Current pandas version: 0.22
I have a SparseDataFrame.
A = pd.SparseDataFrame(
[['a',0,0,'b'],
[0,0,0,'c'],
[0,0,0,0],
[0,0,0,'a']])
A
0 1 2 3
0 a 0 0 b
1 0 0 0 c
2 0 0 0 0
3 0 0 0 a
Right now, the fill values are 0
. However, I'd like to change the fill_values to np.nan
. My first instinct was to call replace
:
A.replace(0, np.nan)
But this gives
TypeError: cannot convert int to an sparseblock
Which doesn't really help me understand what I'm doing wrong.
I know I can do
A.to_dense().replace(0, np.nan).to_sparse()
But is there a better way?

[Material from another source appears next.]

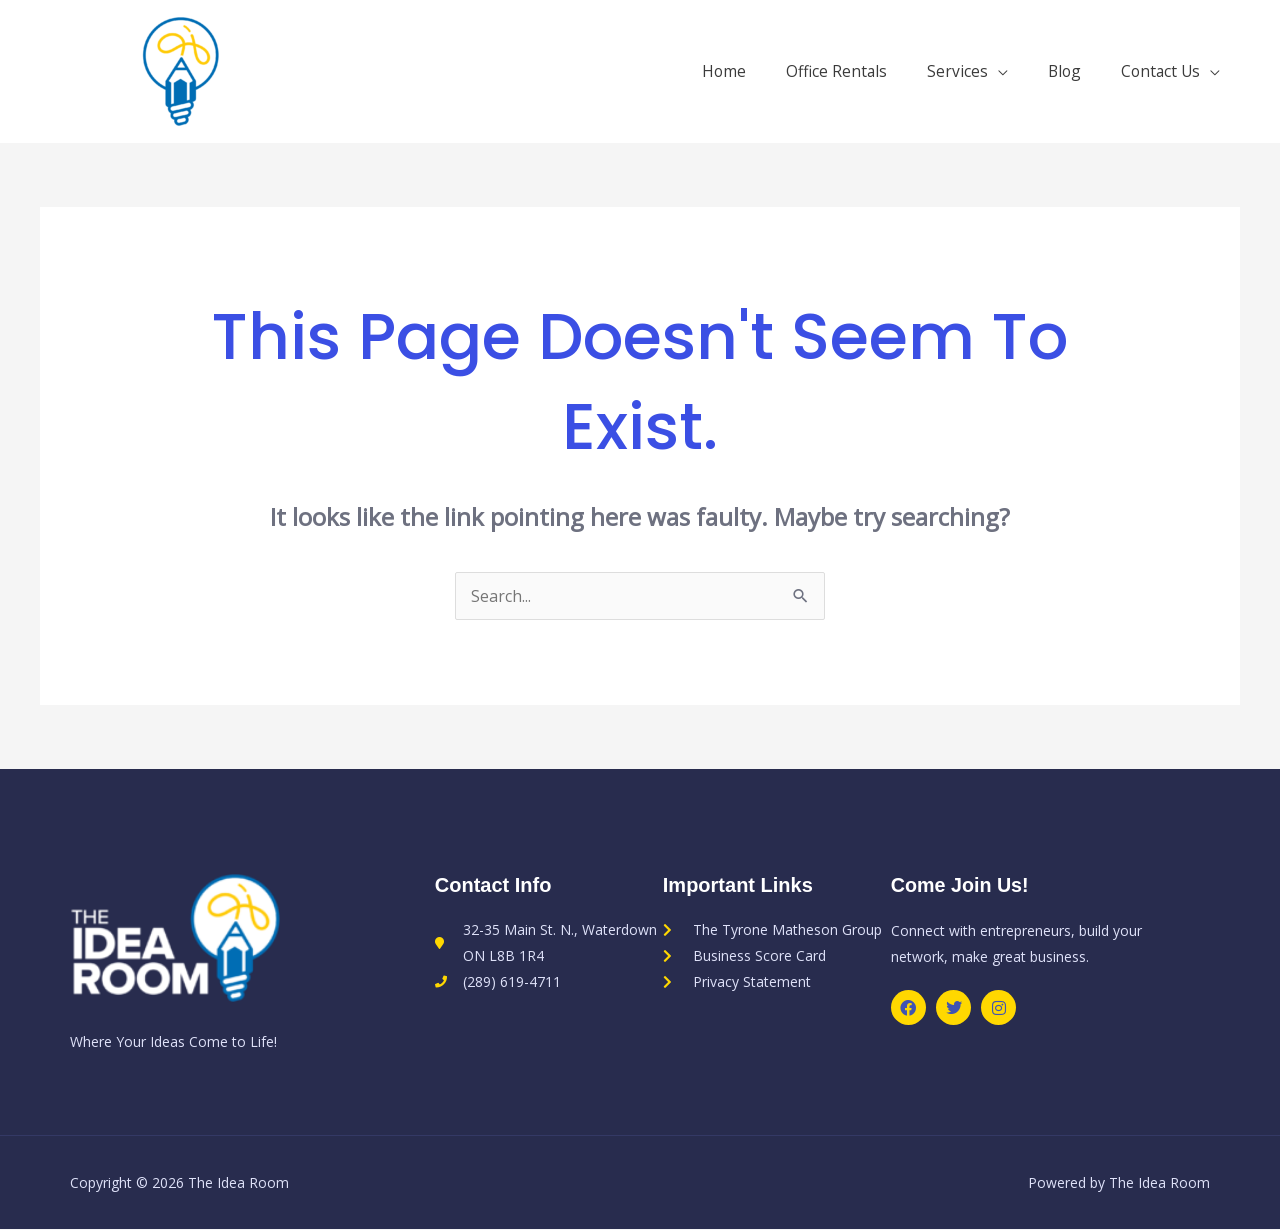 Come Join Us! (961, 886) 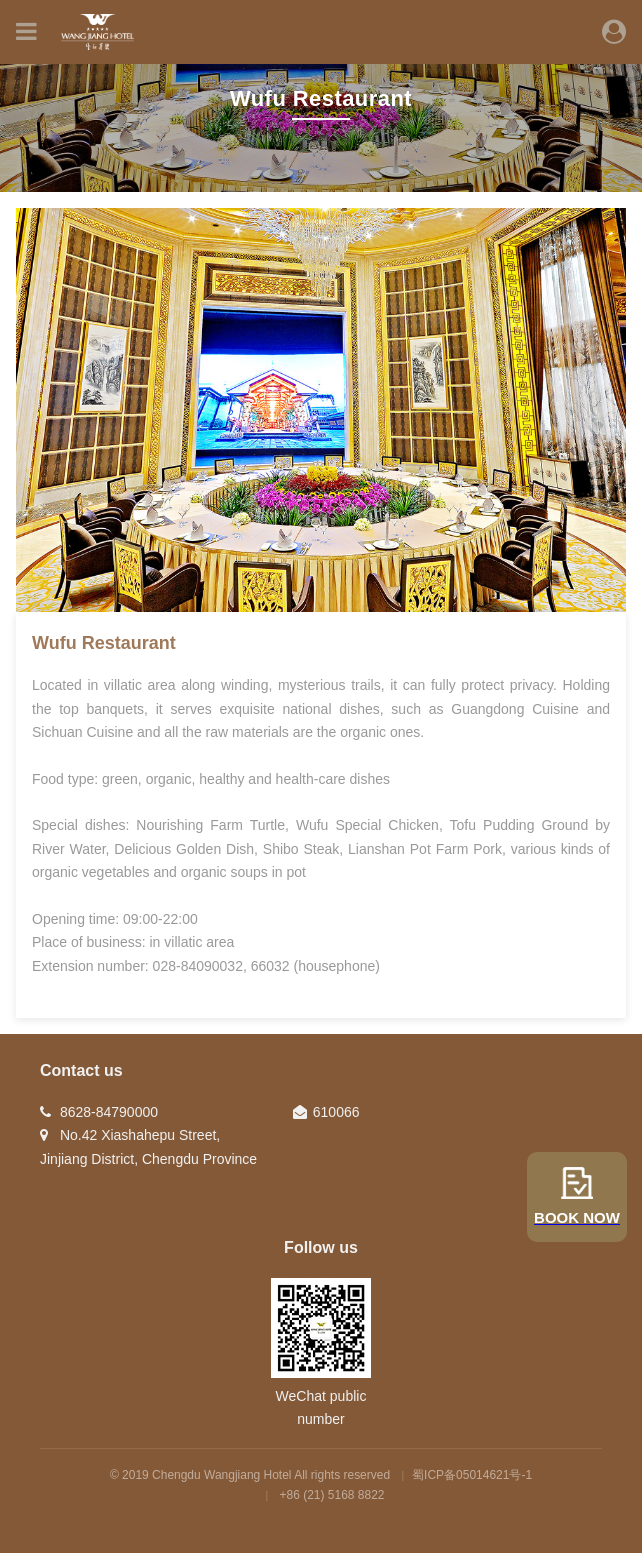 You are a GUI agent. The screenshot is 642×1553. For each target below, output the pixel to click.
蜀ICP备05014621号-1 (472, 1475)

Or is my fundamental understanding of Sparse dataframes flawed?
tl;dr : That's definitely a bug.
But please keep reading, there is more than that...
All the following works fine with pandas 0.20.3, but not with any newer version:
A.replace(0,np.nan)
A.replace({0:np.nan})
A.replace([0],[np.nan])
etc... (you get the idea).
(from now on, all the code is done with pandas 0.20.3).
However, those (along with most the workarounds I tried) works because we accidentally did something wrong. You'll guess it right away if we do this:
A.density
1.0
This SparseDataFrame is actually dense!
We can fix this by passing default_fill_value=0
:
A = pd.SparseDataFrame(
[['a',0,0,'b'],
[0,0,0,'c'],
[0,0,0,0],
[0,0,0,'a']],default_fill_value=0)
Now A.density
will output 0.25
as expected.
This happened because the initializer couldn't infer the dtypes of the columns. Quoting from pandas docs:
Sparse data should have the same dtype as its dense representation. Currently, float64, int64 and bool dtypes are supported. Depending on the original dtype, fill_value default changes:
- float64: np.nan
- int64: 0
- bool: False
But the dtypes of our SparseDataFrame are:
A.dtypes
0 object
1 object
2 object
3 object
dtype: object
And that's why SparseDataFrame couldn't decide which fill value to use, and thus used the default np.nan
.
OK, so now we have a SparseDataFrame. Let's try to replace some entries in it:
And strangely:
A.replace('a','z')
0 1 2 3
0 z 0 0 b
1 0 0 0 c
2 0 0 0 0
3 0 0 0 z
And that's as you can see, is not correct!
A.replace(0,np.nan)
0 1 2 3
0 a 0 0 b
1 0 0 0 c
2 0 0 0 0
3 0 0 0 a
From my own experiments with different versions of pandas, it seems that SparseDataFrame.replace()
works only with non-fill values.
To change the fill value, you have the following options:
DataFrame
, do the replacement, then convert back into SparseDataFrame
.SparseDataFrame
, like Wen's answer, or by passing default_fill_value
set to the new fill value.While I was experimenting with the last option, something even stranger happened:
B = pd.SparseDataFrame(A,default_fill_value=np.nan)
B.density
0.25
B.default_fill_value
nan
So far, so good. But... :
B
0 1 2 3
0 a 0 0 b
1 0 0 0 c
2 0 0 0 0
3 0 0 0 a
That really shocked me at first. Is that even possible!?
Continuing on, I tried to see what is happening in the columns:
B[0]
0 a
1 0
2 0
3 0
Name: 0, dtype: object
BlockIndex
Block locations: array([0], dtype=int32)
Block lengths: array([1], dtype=int32)
The dtype of the column is object
, but the dtype of the BlockIndex
associated with it is int32
, hence the strange behavior.
There is a lot more "strange" things going on, but I'll stop here.
From all the above, I can say that you should avoid using SparseDataFrame
till a complete re-write for it takes place :).